An Honorable Member. - And Western Australia.
– Yes. My contention is that a few weeks ago we very narrowly escaped a Federal railway strike. So far as the dispute affected Victoria, I am convinced that had there been an Arbitration Court in this State, as there is in New South Wales, there would have been no strike, no bitterness, and no loss.
– The men were willing from first to last to go to arbitration.
– Yes ; I have no desire to argue from the purely Victorian aspect of the question, but I think I am justified in putting it forward by way of illustration. There was every likelihood at one period that the strike would extend, in a sympathetic way, to New South Wales.
– A - And Queensland.
– Yes ; and, at any rate, to South Australia. In view of that fact, I think that we should take power to intervene when a dispute of that kind becomes a Federal matter. I should like to point out to the Attorney-General that in the
United States of America the railway servants are not allowed to strike at will. The power of the Federal Government is invoked simply because a strike of railway servants would be an interference with the carriage of the United States mails. If that policy is adopted in the United States of America, where there is no general pretence to invest the courts with power to adjudicate on these matters, but simply a desire to protect the carriage of the mails, surely if there was a likelihood of the extension of the strike beyond the confines of one State, we should be justified in saying to the State which refused to take action to quell the disturbance in a fair and reasonable manner, “Such an occurrence must not take place.”

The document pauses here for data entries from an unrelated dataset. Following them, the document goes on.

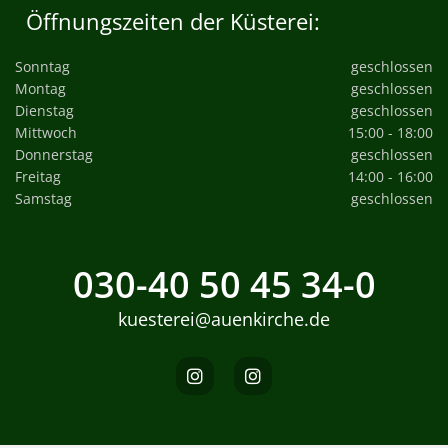
Öffnungszeiten der Küsterei:
Sonntag
geschlossen
Montag
geschlossen
Dienstag
geschlossen
Mittwoch
15:00 - 18:00
Donnerstag
geschlossen
Freitag
14:00 - 16:00
Samstag
geschlossen
030-40 50 45 34-0
kuesterei@auenkirche.de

– Any interference of that kind would not be made under subsection 35, which relates to conciliation and arbitration.
– The Attorney-General is seeking to rely upon my statement as to the stoppage of the mails. I instanced that case only as showing that the Federal Government took action in the United States for a reason less than that on which we pretend to rely. We say that a strike is an injury to the community.
– There was a stoppage of the mails in Victoria.
– I am aware of that fact, but I referred to the stoppage of the mails in the United States of America only by way of illustration, and as showing the extent to which we should go in view of the fact that we aim at something more than do the people of the United States. We have a right to interfere. It is all very well for local people to say that the States Parliaments are the guardians of the rights of their own service. We know that in practice that principle amounts to very little. To what extent were we able, for example, to control the Minister of Defence in regard to the detailed application of the money which Parliament voted for defence purposes? We gave an expression of opinion in a certain direction, but the right honorable gentleman overruled the opinion, and said, “ I will save money in a different way.” I do not say that his action was improper, but I contend that it is almost impossible for a Parliament to devote the time and attention necessary to sift out the relative value of each person’s work or the conditions under which he labours. That remark applies with particular force to the branches of the public service in which mechanics and artisans are most employed. A Parliament could not find time to go into all the details of any trouble under which such men laboured. It can lay down broad lines of policy, It can vote a lump sum for the railway or any other similar service ; but it is almost impossible for a Parliament of even forty or fifty members to attempt to obtain anything like a detailed control of the service.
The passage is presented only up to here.